4. Distribution of Liquidity Across Fee Tiers
• Analyze how liquidity is distributed among 0.1%, 0.3%, and 1% pools to ensure that the market is naturally optimizing fee-tier selection.
• Identify whether any tier is underutilized and adjust if needed.
5. Protocol Revenue Growth
• Assess the impact on total protocol fees collected—higher trading activity should offset lower fees on stable pairs.
• Compare protocol revenue before and after implementation.
These KPIs will help determine whether the new fee structure enhances competitiveness, improves LP incentives, and drives more trading activity.
Implementation Plan
The rollout of tiered fees will follow a structured approach to ensure smooth adoption and minimal disruption.
1. Community Feedback and Refinement
• Present the proposal to Tinyman’s governance forum for discussion.
• Gather feedback from LPs, traders, and other stakeholders to refine details (e.g., protocol fee distribution per tier).
• Adjust the final design based on insights from the community.
2. Governance Vote on Tiered Fee Implementation
• Submit the refined proposal for a governance vote.
• If approved, finalize the technical specifications and implementation roadmap.
3. Development and Deployment
• Smart Contract Updates: Modify existing contracts to support multiple fee tiers while maintaining security and efficiency.
• UI/UX Enhancements: Update Tinyman’s interface to clearly display different fee-tier pools, their liquidity depth, and trading costs.
• Testing & Audit: Conduct internal and community testing, followed by an external audit to ensure contract security and functionality.
• Deployment
4. Education and Outreach
• LP Education: Provide clear documentation and guides on how to choose fee tiers for liquidity provision.
• Trader Awareness: Highlight how fee-tiered pools impact swap costs and execution quality.
• Marketing & Adoption: Leverage social media, governance channels, and partnerships to drive awareness and adoption.
With this step-by-step implementation, Tinyman can ensure a smooth transition to a tiered fee model, benefiting both LPs and traders while enhancing the protocol’s competitiveness.
Call to Action
The introduction of tiered fees is a crucial step toward enhancing Tinyman’s competitiveness, improving liquidity incentives, and driving long-term growth.
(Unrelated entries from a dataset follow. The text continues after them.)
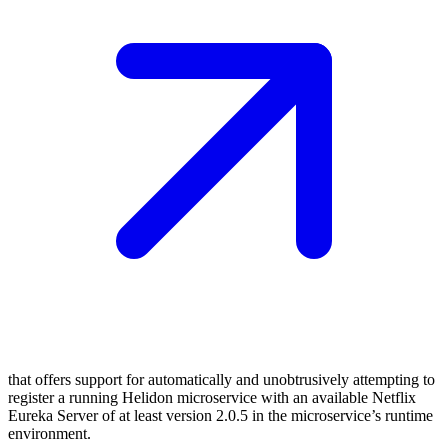
that offers support for automatically and unobtrusively attempting to
register a running Helidon microservice with an available Netflix
Eureka Server of at least version 2.0.5 in the microservice’s runtime
environment.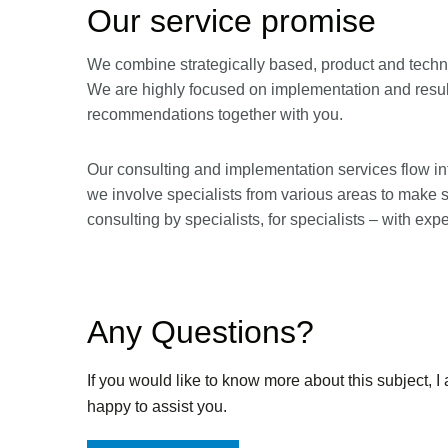
Our service promise
We combine strategically based, product and techno
We are highly focused on implementation and result
recommendations together with you.
Our consulting and implementation services flow int
we involve specialists from various areas to make 
consulting by specialists, for specialists – with exp
Any Questions?
If you would like to know more about this subject, I
happy to assist you.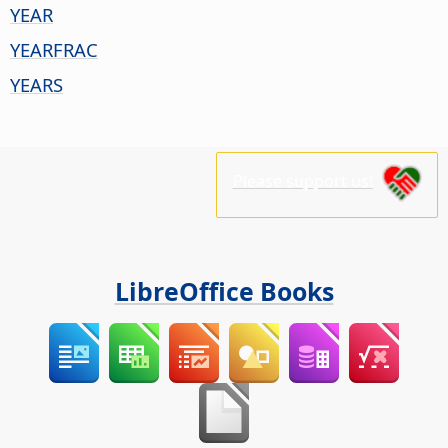
YEAR
YEARFRAC
YEARS
Please support us!
LibreOffice Books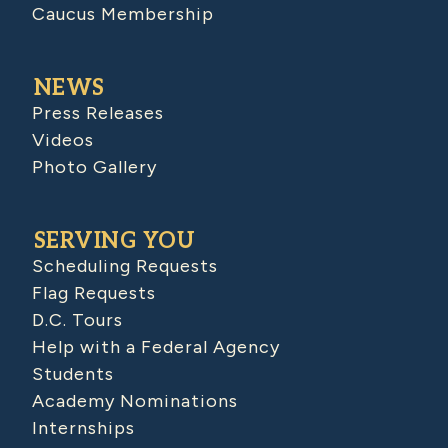
Caucus Membership
NEWS
Press Releases
Videos
Photo Gallery
SERVING YOU
Scheduling Requests
Flag Requests
D.C. Tours
Help with a Federal Agency
Students
Academy Nominations
Internships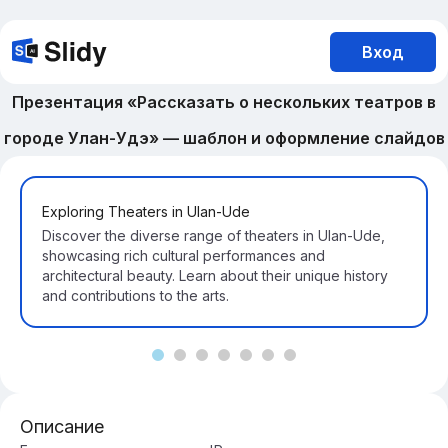
Вход
Презентация «Рассказать о нескольких театров в
городе Улан-Удэ» — шаблон и оформление слайдов
Exploring Theaters in Ulan-Ude
Discover the diverse range of theaters in Ulan-Ude,
showcasing rich cultural performances and
architectural beauty. Learn about their unique history
and contributions to the arts.
Описание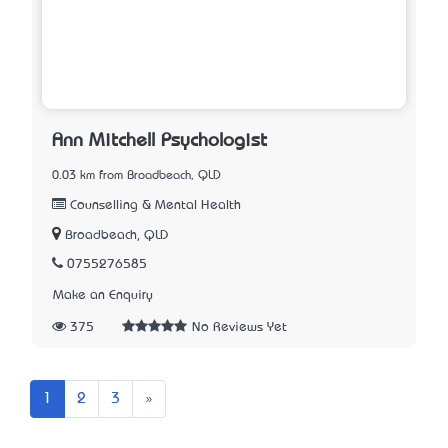
Ann Mitchell Psychologist
0.03 km from Broadbeach, QLD
Counselling & Mental Health
Broadbeach, QLD
0755276585
Make an Enquiry
375
No Reviews Yet
Next
1
2
3
»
Now, it’s up to the community to make it happen.
How You Can Get Involved:
Share your feedback – Do you agree with the proposed fee tiers? Should any adjustments be considered?
Discuss the potential impact – How do you see this benefiting your own liquidity strategies or trading experience?
Vote on the proposal – Your participation in governance ensures that Tinyman evolves to meet the needs of LPs and traders alike.
By supporting this proposal, we create a more efficient, competitive, and sustainable Tinyman ecosystem—one where both traders and LPs thrive. Let’s shape the future of Tinyman together!